SHANE: That phantom dependency is actually one of the biggest issues I found working with Yarn workspaces. When you're working with a team that might not know the ins and outs of monorepos, accidentally installing something globally, forgetting to add it to your package dependencies, having everything work, all your tests working, you publish and everything breaks, it's probably a thing that I've seen the most as far as what can break a package. I've been working on a product like my own just to solve that. It's like one through dependencies and find out are you asking for something that you aren't including in your package dependency, because it's so common.

PETE: I believe there are lint rules. I think there's some lint rules that might check for that. There's some options. The most insidious form of it actually isn't that it's broken and it can't find the module. It's that it finds an unconstrained version of it. So, it will sort of seem to work. And we would get these cases where for 90% of the customers or people who are using the consumers, let's say, who are using the package, it does work because their tree ends up in the same format as ours. But then there's like 5% of people who actually have side by side versions or certain more complicated things happening in their case. And for them, it doesn't work. And then they're like, for opening issues, saying, "When I saw your package, I get this really weird error," because it's basically getting the wrong version of one of its dependencies somewhere deep in the tree. And we're like, "Well, done repo for me. It doesn't seem to repo for anybody else. Must be something with your computer. Did you try turning it off and back on again?" And it takes a long time to finally fix it.

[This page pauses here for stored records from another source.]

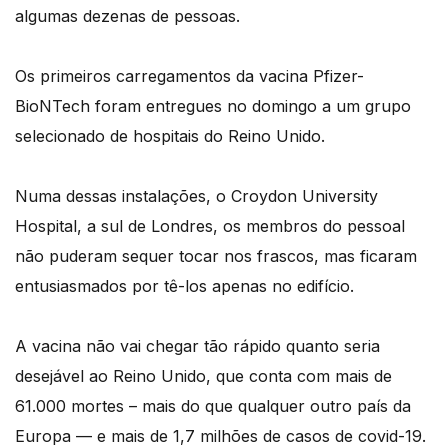
algumas dezenas de pessoas.
Os primeiros carregamentos da vacina Pfizer-
BioNTech foram entregues no domingo a um grupo
selecionado de hospitais do Reino Unido.
Numa dessas instalações, o Croydon University
Hospital, a sul de Londres, os membros do pessoal
não puderam sequer tocar nos frascos, mas ficaram
entusiasmados por tê-los apenas no edifício.
A vacina não vai chegar tão rápido quanto seria
desejável ao Reino Unido, que conta com mais de
61.000 mortes – mais do que qualquer outro país da
Europa — e mais de 1,7 milhões de casos de covid-19.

I'm a very analytical person who fixates on obscure technical things that might be a problem. For me, I've always been on this bandwagon, but it's one of the hardest. npm versioning is one of the hardest things that we've dealt with in terms of messaging, because people assume that the default model works fine, because it works okay for them. And they assume that the problem is fundamentally simple, because if everybody just follows semver, then everything will be fine. And to explain why like phantom dependencies and hoisting are problematic, it's very hard to explain it because they're like, "Yeah, yeah." I hear you saying all this crazy technical stuff and drawing diagrams and stuff, but you're not understanding. You just need to follow the semver. I've never had any problems with it.

CHARLES: Yeah. It's definitely not that simple.

All right. Well, thank you so much, Pete and Shane, for coming by today. We will post, of course, the links to Rush.js where you can read up on all the stuff that we've been talking about, on monorepos, on doppelgangers, and phantom dependencies and just npm versioning in general on the website. We can continue the conversation on Twitter. Thanks so much for coming by. I've definitely had my eyes opened in the last year, I would say, to working with monorepos. It does come with its challenges. But overall, I think it's a net positive in terms of the problems they solve. So, go check out Rush. Go work with monorepos and be happy. Bye, everybody.